Oh well...I booked it and I'm not a nitpicky person...I only ask for a CLEAN unit and NO bugs.  If things are outdated it's OK as long as they are CLEAN!
I think we will have a good time!


----------



## 4BoxersGranny (May 18, 2008)

There are two restaurants on the Powhattan property.  There is the grille which has a bar and TVs.  It is in the building with the indoor pool and other activities.  The other restaurant is "The Kitchen" an upscale eatery with a menu that is not your everyday fare.  Also we like the Indian Fields Tavern located on historic route 5 a few miles from Powhattan.  It is located in an old farmhouse.  Great food and atmosphere.

I think there is a lot to do in the area; Yorktown is right on the James River and has a pub that is fun to visit.  Personally, my husband and I love Colonial Williamsburg and all the surrounding area so much that we use to go every year and stay at Powhattan (which we owned until bought by Sunterra and then we converted and bought more points.)  We were there in 2006 and had a renovated unit then.  We usually go in the spring or fall and stay away in the summer.  Have also gone at Christmas and enjoyed the festivities that are put on in Colonial Williamsburg.

Have a great time!

Helen


----------



## Mjasp (May 18, 2008)

Thank You so much for all the replies.  I am getting so excited now.  Like I said I was concerned because of NO rating but the reviews pretty much all look good.

Keep the reviews and anything else you want to add coming.

Thanks
Joanna


----------



## JoeMid (May 18, 2008)

stugy said:


> We were told that Diamond fired the staff and hired all new.  My opinion is that "Diamond" is the best thing that happened to Powhatan.


B.S.


Mjasp said:


> Joe...How is the outdoor pool, now that we are on the pool subject?
> 
> I've never read about a restaurant on site but in my RCI tidbit about the resort, I thought it said a restaurant.
> 
> ...


Outdoor pools are great when in season;  The Grille is GOOD, The Kitchen is GREAT, don't miss it.  My last stay was in a unit that was not yet renovated in the current cycle (that 10% left figure is B.S.)  and it was fine.


4BoxersGranny said:


> Yorktown is right on the James River


Actually Jamestown is right on the James River while Yorktown is all the way on the other side of the peninsula, you guessed it, on the York River.


----------



## Mjasp (May 18, 2008)

JoeMid said:


> B.S.
> 
> Outdoor pools are great when in season;  The Grille is GOOD, The Kitchen is GREAT, don't miss it.
> 
> Outdoor Pool(s) plural?  So there is more than one outdoor pool?


----------



## PigsDad (May 19, 2008)

Mjasp said:


> JoeMid said:
> 
> 
> > B.S.
> ...


----------



## Mjasp (May 19, 2008)

Oh Kirt...Thank You, glad to hear from someone who has stayed in a unit that wasn't renovated.  

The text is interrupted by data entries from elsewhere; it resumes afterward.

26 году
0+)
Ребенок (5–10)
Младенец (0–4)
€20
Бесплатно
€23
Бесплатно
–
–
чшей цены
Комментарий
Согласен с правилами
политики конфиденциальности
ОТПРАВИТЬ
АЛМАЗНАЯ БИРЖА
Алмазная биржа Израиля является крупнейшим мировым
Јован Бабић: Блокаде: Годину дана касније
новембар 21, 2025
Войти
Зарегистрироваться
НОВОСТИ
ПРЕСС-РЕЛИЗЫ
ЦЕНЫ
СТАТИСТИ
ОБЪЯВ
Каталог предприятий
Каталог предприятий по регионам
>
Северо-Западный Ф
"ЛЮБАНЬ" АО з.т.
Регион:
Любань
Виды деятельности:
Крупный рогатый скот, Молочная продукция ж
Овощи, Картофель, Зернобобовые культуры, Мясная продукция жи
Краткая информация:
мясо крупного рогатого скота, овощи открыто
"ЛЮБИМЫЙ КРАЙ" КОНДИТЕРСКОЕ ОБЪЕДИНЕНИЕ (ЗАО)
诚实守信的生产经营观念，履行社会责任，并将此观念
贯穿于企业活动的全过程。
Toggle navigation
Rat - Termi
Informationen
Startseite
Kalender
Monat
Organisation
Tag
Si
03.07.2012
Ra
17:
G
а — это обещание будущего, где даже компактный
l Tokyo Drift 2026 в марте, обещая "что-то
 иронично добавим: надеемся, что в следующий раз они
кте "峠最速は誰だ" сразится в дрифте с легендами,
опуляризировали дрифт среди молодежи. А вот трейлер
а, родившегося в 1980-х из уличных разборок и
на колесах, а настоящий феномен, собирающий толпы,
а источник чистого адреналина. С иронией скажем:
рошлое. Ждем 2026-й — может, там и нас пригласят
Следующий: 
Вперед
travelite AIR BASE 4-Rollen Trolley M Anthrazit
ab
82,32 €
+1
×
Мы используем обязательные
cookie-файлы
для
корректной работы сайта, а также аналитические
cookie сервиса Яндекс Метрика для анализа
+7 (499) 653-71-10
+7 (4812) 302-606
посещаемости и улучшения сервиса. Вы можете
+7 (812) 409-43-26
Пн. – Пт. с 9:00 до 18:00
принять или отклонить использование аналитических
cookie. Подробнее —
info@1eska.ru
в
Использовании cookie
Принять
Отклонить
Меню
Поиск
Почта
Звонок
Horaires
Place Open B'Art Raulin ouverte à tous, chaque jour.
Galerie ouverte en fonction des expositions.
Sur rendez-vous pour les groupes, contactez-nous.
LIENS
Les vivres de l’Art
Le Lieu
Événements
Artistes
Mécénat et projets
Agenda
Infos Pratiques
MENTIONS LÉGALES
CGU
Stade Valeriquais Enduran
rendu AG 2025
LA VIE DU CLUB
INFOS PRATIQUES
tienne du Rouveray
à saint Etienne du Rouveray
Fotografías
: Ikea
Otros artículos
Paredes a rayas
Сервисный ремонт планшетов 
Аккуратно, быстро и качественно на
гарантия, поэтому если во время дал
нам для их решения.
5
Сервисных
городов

So they have 3 OUTDOOR pools?  Wow, I think I am going to be pleasantly surprised by this resort.

I read the outdoor pool (singular) is so small and I kept thinking UH OH in the summer it is going to be packed and I'm going to have a whiney kid saying this place is so small we can't even get into the pool.


----------



## hvsteve1 (May 19, 2008)

We have owned there since early on. This resort is, in our opinion, one of the most beautiful we have stayed at with the ponds, gardens and, don't forget, the historic plantation house. This building is a contemporary of the ones in the historic district and has things about it that date to both the pre-revolutionary and civil war periods. It has been restored, furnished and, if nothing has changed in the past few years, is open to visitors.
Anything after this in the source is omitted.